Na mensagem que, segundo o Expresso, foi depois tornada acessível na intranet da Marinha, Gouveia e Melo censurou “os desacatos e rixas” e sublinhou que quando vê alguém “a pontapear um ser caído no chão, vejo um inimigo de todos nós, dos seres decentes, vejo um selvagem, vejo o ódio materializado e cego, vejo acima de tudo um verdadeiro covarde”. Reiterando que existem valores e “linhas vermelhas” à atuação daquela Força Armada, o Chefe do Estado-Maior da Armada confessou que “ver fuzileiros envolvidos em desacatos e em rixas de rua, não demonstra qualquer tipo de coragem militar, mas sim fraqueza, falta de autodomínio, e uma necessidade de afirmação fútil e sem sentido”.
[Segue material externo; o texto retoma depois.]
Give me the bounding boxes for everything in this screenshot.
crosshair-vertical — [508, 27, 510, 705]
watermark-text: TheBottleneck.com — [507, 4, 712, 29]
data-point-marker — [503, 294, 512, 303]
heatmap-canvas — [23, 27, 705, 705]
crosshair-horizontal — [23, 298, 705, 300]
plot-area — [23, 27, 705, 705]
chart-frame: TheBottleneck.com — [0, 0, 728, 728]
Gouveia e Melo recordou que os militares alegadamente envolvidos na morte do agente Fábio Guerra merecem a presunção de inocência e disse que era tempo de colaborar com a justiça, “de modo a sabermos realmente o que aconteceu, evitando a justiça mediática, ou popular, mas intransigente com a realidade e connosco próprios”.

O almirante revelou, na mensagem, que se sentiu um “nó na garganta” quando ligou à família do agente da PSP para lhes dar as suas condolências. “Estou profundamente triste”, disse, acrescentando que “não sabia o que dizer”, nem como explicar a “a aridez desta morte sem sentido”. Salientou também que, como dois homens estavam sob o seu comando, não conseguiu dizer “nada mais do que prometer justiça e lutar para que não voltasse a acontecer”. “Teria sido muito mais fácil e consolador poder ter dito que os meus homens tinham defendido o agente caído na rua, não permitindo que alguém o tivesse agredido cobardemente, já inanimado”, referiu, pedindo que os militares da Marinha fossem exemplares no seu comportamento.
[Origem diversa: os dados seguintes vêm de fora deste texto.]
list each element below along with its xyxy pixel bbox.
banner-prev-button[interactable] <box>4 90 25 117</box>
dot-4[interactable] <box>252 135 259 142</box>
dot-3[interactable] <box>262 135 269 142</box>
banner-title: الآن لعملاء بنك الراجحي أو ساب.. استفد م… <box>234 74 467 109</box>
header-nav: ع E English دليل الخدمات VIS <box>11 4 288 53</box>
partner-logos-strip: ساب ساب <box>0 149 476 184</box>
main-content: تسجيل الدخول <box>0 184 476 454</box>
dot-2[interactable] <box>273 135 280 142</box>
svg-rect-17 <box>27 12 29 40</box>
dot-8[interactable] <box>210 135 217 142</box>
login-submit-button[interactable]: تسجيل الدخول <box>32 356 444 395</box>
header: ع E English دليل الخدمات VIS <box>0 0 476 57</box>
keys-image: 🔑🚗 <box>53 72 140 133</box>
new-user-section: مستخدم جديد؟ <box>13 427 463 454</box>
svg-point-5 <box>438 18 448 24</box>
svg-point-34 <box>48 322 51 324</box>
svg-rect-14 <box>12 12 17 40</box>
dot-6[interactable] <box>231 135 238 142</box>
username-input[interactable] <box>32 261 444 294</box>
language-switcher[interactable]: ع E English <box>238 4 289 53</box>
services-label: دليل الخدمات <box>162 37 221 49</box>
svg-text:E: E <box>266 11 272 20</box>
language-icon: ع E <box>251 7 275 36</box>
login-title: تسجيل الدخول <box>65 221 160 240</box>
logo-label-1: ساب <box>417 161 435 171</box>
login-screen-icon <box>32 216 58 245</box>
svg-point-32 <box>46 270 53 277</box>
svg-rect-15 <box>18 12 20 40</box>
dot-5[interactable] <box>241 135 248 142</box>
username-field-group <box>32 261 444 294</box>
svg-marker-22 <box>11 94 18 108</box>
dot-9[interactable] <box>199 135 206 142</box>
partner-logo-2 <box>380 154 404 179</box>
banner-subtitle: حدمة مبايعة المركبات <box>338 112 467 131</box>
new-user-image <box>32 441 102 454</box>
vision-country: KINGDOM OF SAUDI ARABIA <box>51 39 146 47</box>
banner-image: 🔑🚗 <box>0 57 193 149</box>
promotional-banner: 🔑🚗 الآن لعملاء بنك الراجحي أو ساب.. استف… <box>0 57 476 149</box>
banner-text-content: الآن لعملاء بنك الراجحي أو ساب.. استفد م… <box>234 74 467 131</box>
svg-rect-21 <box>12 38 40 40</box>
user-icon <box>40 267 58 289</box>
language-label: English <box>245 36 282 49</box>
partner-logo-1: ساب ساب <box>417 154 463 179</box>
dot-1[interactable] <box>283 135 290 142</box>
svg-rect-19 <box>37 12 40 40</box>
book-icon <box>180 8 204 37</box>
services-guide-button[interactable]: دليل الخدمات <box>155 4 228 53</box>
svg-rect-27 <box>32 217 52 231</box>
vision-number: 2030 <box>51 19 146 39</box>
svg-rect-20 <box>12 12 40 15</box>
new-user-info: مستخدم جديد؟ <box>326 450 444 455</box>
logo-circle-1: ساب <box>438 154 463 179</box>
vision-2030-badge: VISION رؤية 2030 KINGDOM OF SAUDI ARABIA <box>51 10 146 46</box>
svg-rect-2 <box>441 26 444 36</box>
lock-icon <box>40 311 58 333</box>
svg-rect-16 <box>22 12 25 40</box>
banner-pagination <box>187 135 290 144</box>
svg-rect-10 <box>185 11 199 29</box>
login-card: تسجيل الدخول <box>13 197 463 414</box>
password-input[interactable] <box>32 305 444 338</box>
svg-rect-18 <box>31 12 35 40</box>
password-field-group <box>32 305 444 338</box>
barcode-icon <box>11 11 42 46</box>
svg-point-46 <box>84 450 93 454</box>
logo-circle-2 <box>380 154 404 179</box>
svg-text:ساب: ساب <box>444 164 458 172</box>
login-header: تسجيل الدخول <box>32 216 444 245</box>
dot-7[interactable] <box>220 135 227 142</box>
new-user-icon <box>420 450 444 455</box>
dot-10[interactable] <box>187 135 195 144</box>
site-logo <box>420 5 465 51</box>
Como a CNN Portugal avançou na quarta-feira, o juiz Carlos Alexandre decretou prisão preventiva para os dois fuzileiros suspeitos de terem matado o agente Fábio Guerra, da PSP, na madrugada de sábado, considerando que estão reunidos pressupostos como perturbação do inquérito pelo condicionar de testemunhas e alarme social.

Os militares vão ficar no estabelecimento prisional de Tomar a aguardar pela acusação do Ministério Público. A procuradora Felismina Carvalho Franco, que conduz a investigação, indiciou-os, em coautoria, por um crime de homicídio qualificado e três de ofensas à integridade física. Carlos Alexandre, apurou a CNN Portugal/TVI, concordou e manteve a indiciação no seu despacho.
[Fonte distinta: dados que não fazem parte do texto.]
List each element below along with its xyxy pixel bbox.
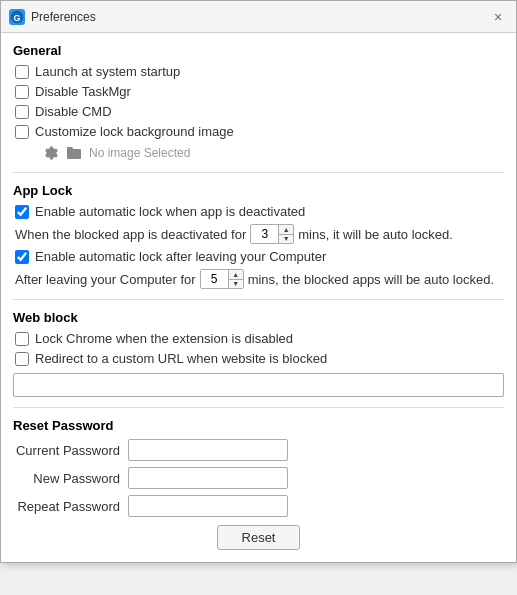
gear-icon[interactable] [41,144,59,162]
auto-lock-up[interactable]: ▲ [279,225,293,235]
content-area: General Launch at system startup Disable… [1,33,516,562]
app-lock-section-title: App Lock [13,183,504,198]
new-password-label: New Password [13,471,128,486]
divider-3 [13,407,504,408]
enable-auto-lock-checkbox[interactable] [15,205,29,219]
customize-bg-row: Customize lock background image [13,124,504,139]
window-title: Preferences [31,10,96,24]
new-password-row: New Password [13,467,504,489]
redirect-url-label: Redirect to a custom URL when website is… [35,351,327,366]
computer-lock-time-row: After leaving your Computer for ▲ ▼ mins… [13,269,504,289]
folder-icon[interactable] [65,144,83,162]
reset-password-form: Current Password New Password Repeat Pas… [13,439,504,550]
redirect-url-row: Redirect to a custom URL when website is… [13,351,504,366]
enable-computer-lock-label: Enable automatic lock after leaving your… [35,249,326,264]
lock-chrome-checkbox[interactable] [15,332,29,346]
enable-computer-lock-row: Enable automatic lock after leaving your… [13,249,504,264]
svg-text:G: G [13,13,20,23]
app-icon: G [9,9,25,25]
computer-lock-up[interactable]: ▲ [229,270,243,280]
auto-lock-text-2: mins, it will be auto locked. [298,227,453,242]
general-section-title: General [13,43,504,58]
divider-2 [13,299,504,300]
disable-cmd-row: Disable CMD [13,104,504,119]
customize-bg-label: Customize lock background image [35,124,234,139]
computer-lock-value[interactable] [201,270,229,288]
divider-1 [13,172,504,173]
auto-lock-time-row: When the blocked app is deactivated for … [13,224,504,244]
reset-password-section-title: Reset Password [13,418,504,433]
computer-lock-spinner[interactable]: ▲ ▼ [200,269,244,289]
auto-lock-spinner[interactable]: ▲ ▼ [250,224,294,244]
titlebar: G Preferences × [1,1,516,33]
lock-chrome-row: Lock Chrome when the extension is disabl… [13,331,504,346]
enable-auto-lock-row: Enable automatic lock when app is deacti… [13,204,504,219]
auto-lock-text-1: When the blocked app is deactivated for [15,227,246,242]
image-row: No image Selected [13,144,504,162]
launch-startup-checkbox[interactable] [15,65,29,79]
disable-taskmgr-checkbox[interactable] [15,85,29,99]
web-block-section-title: Web block [13,310,504,325]
disable-cmd-checkbox[interactable] [15,105,29,119]
new-password-input[interactable] [128,467,288,489]
launch-startup-label: Launch at system startup [35,64,180,79]
preferences-window: G Preferences × General Launch at system… [0,0,517,563]
customize-bg-checkbox[interactable] [15,125,29,139]
repeat-password-input[interactable] [128,495,288,517]
no-image-text: No image Selected [89,146,190,160]
launch-startup-row: Launch at system startup [13,64,504,79]
computer-lock-text-1: After leaving your Computer for [15,272,196,287]
enable-computer-lock-checkbox[interactable] [15,250,29,264]
computer-lock-arrows: ▲ ▼ [229,270,243,288]
repeat-password-row: Repeat Password [13,495,504,517]
computer-lock-down[interactable]: ▼ [229,280,243,289]
computer-lock-text-2: mins, the blocked apps will be auto lock… [248,272,494,287]
current-password-row: Current Password [13,439,504,461]
auto-lock-arrows: ▲ ▼ [279,225,293,243]
reset-button-row: Reset [13,525,504,550]
close-button[interactable]: × [488,7,508,27]
auto-lock-value[interactable] [251,225,279,243]
current-password-label: Current Password [13,443,128,458]
reset-button[interactable]: Reset [217,525,301,550]
disable-taskmgr-label: Disable TaskMgr [35,84,131,99]
titlebar-left: G Preferences [9,9,96,25]
redirect-url-checkbox[interactable] [15,352,29,366]
auto-lock-down[interactable]: ▼ [279,235,293,244]
current-password-input[interactable] [128,439,288,461]
lock-chrome-label: Lock Chrome when the extension is disabl… [35,331,293,346]
disable-cmd-label: Disable CMD [35,104,112,119]
repeat-password-label: Repeat Password [13,499,128,514]
enable-auto-lock-label: Enable automatic lock when app is deacti… [35,204,305,219]
custom-url-input[interactable] [13,373,504,397]
disable-taskmgr-row: Disable TaskMgr [13,84,504,99]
A Polícia Judiciária está também, neste momento, à procura de um terceiro homem suspeito de ter participado no homicídio, que se encontra em fuga.Trata-se do filho de um homem que, em dezembro de 2020, foi morto pela GNR quando reagiu a tiro a um mandado de detenção, em Fernão Ferro, Seixal. Na tarde desta quarta-feira, a PSP realizou uma homenagem silenciosa ao agente assassinado.